Friday, July 01, 2005

Patti Smith's Meltdown (featuring Alan Moore)

Our first night in London, we hied ourselves to the Royal Festival Hall, where a couple of years back we saw a wonderful Halloween show of Dracula accompanied by by Philip Glass with the Kronos Quartet. This time we were in the smaller Queen Elizabeth Hall, for Patti Smith's Meltdown, a brilliant series of events exploring the arts and the state of the world today. I was really sad to be missing Yoko the following night, but well, we were there to see Patti and of course, Alan Moore (whoo hoo!) celebrate the life and writings of William S. Burroughs, the man who once wrote that language is a virus. We were all infected that night.



We entered the hall and were delighted to see how close to the stage we were (thanks Liz!). They were projecting Gumby cartoons on a screen up over the stage. A little before the starting time, Patti drifted out to check on the audience (I guess) and to watch Gumby for a few minutes before disappearing again. A guy came out shortly thereafter to announce the show and Gumby was replaced by images of Burroughs. Almost at once, out strode Marc Ribot, Ian Sinclair and Alan Moore.



Ribot began playing a twanging, industrial guitar sound, sometimes hitting the strings with a small hand fan, pressing upon a wild profusion of pedals, while Moore and Sinclair seated themselves at the table center stage and waited for the opportune moment to begin reading. Moore began, a wild narrative of Burroughs and the atom bomb, a tale of place and time from Los Alamos and St. Louis to Morocco, Paris and finally Kansas. He swayed to his own rhythm as he spun a tale of explosions waiting to happen. It was hypnotic to actually see Moore perform, rather than just hear him on a CD. Ian Sinclair dove in too, telling about developing a literary magazine at his university, sending out letters to ask for pieces from famous writers and receiving only one -- scrawled letters on pages from Burroughs in Tangiers and putting them in the magazine with Batman on its cover, and later meeting Burroughs in London.



Patti came out and declared the evening was devoted to celebrating two great American voices: Burroughs and Gumby.

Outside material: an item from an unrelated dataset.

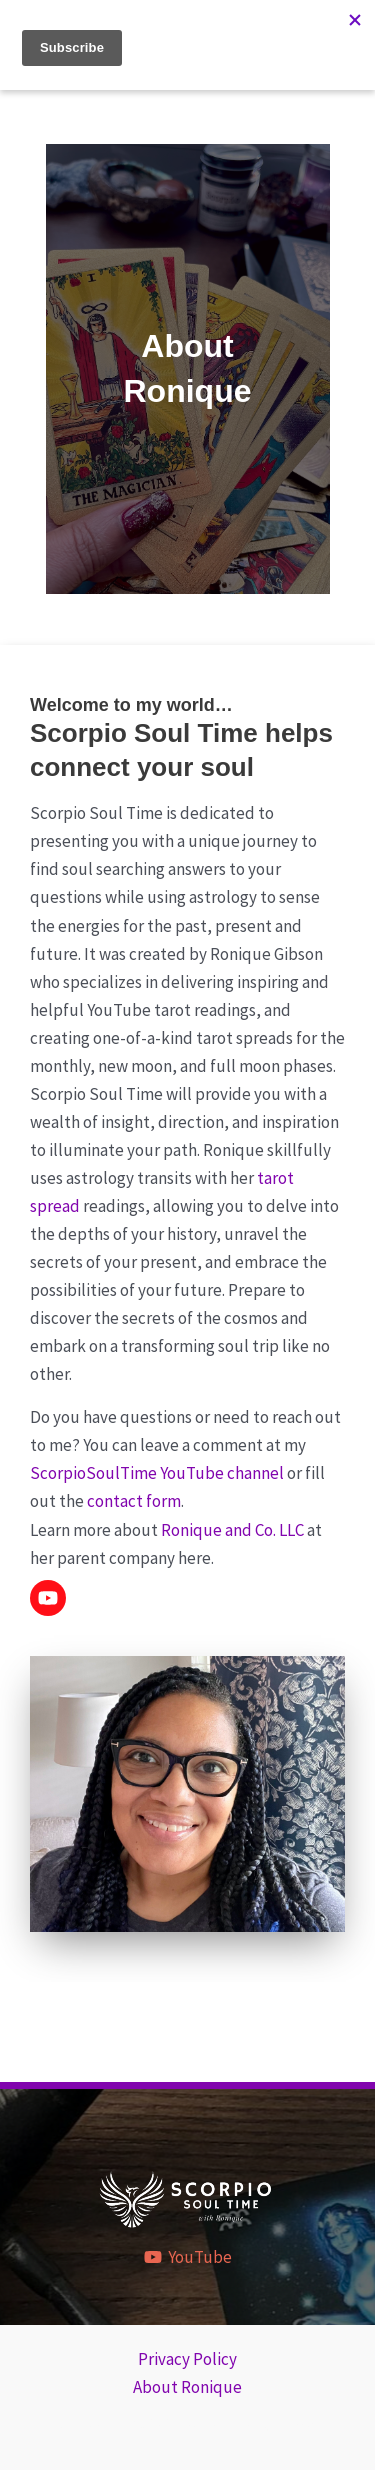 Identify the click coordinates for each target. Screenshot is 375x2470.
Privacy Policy (187, 2359)
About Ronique (187, 2387)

She talked about meeting Burroughs when she lived at the Chelsea Hotel with Robert Mapplethorpe. She had a crush on Burroughs, for whom she would call cabs at the end of his night in the bar next door. She said he had told her she could be one of The Wild Boys because she had survived scarlet fever as a child. She read from Wild Boys, then played clarinet while Tilda Swinton (who stepped out looking brilliantly, slouchily elegant in black and white) read more. Then we took a break.

Returning to the stage, Moore and Sinclair were now accompanied by J. Spaceman and pianist Matthew Shipp. Moore read from Junky and made the words wriggle and squirm off the page. Sinclair remembered seeing Burroughs near the end in Kansas, surrounded by giant cats, guns and paint. Patti came out again, planning to read a poem she had written, but lamenting that she had lost it. She began by recalling her last vision of Burroughs at his New York bunker, at the end of the party, walking her down the long steps and hailing her a cab -- a return for all her similar duties many years before. Her voice cracked and the tears tracked down her cheeks. She read the poem, found by someone then thrust at her by a backstage technician, and she read from the introduction to Queer where Burroughs talks about his accidentally shooting his wife Joan in a William Tell stunt and how it turned him toward writing to deal with the guilt and horror.

Patti talked about wanting to use this night as a chance to "open the third eye." She played her clarinet while Swinton read more and Sinclair and Moore continued, jumping off the stage to stroll around the audience, wailing away. Sinclair seemed a bit irked but read a bit more, as did Moore. Clearly Patti could have gone on for hours -- she invited anyone from the audience to join them onstage, but when she returned to the stage and brought a kind of denoument, Sinclair shuffled his papers together and got up. Moore seemed half inclined to stay, but Patti gave an enthusiastic wave to Burroughs' image, and Moore saluted him too, then stepped back stage.



It was quite a night. The audience left buzzing after enthusiastic applause. We overheard one group of guys departing, one loudly pontificating that while Moore was a magician, Sinclair "refused to admit" he was one too. Whatever: but it was indeed a magical night.

On meltdown: we just ended the driest June on record down here. Despite that, the humidity still hovers over 90% and the temperatures are creeping up to 100 (with heat indexes over 100). It's dispiriting. May the virus take me far from here, at least for a little while.

[Many thanks to Gene for supplying the Treo-snapped pictures, alt versions here, here, and here.]

2 comments:

ulalume said...

Jealous, I am! Glad there were pics, though! :)

C. Margery Kempe said...

Hey bunny! How the hell are ya? Have to cruise by your site.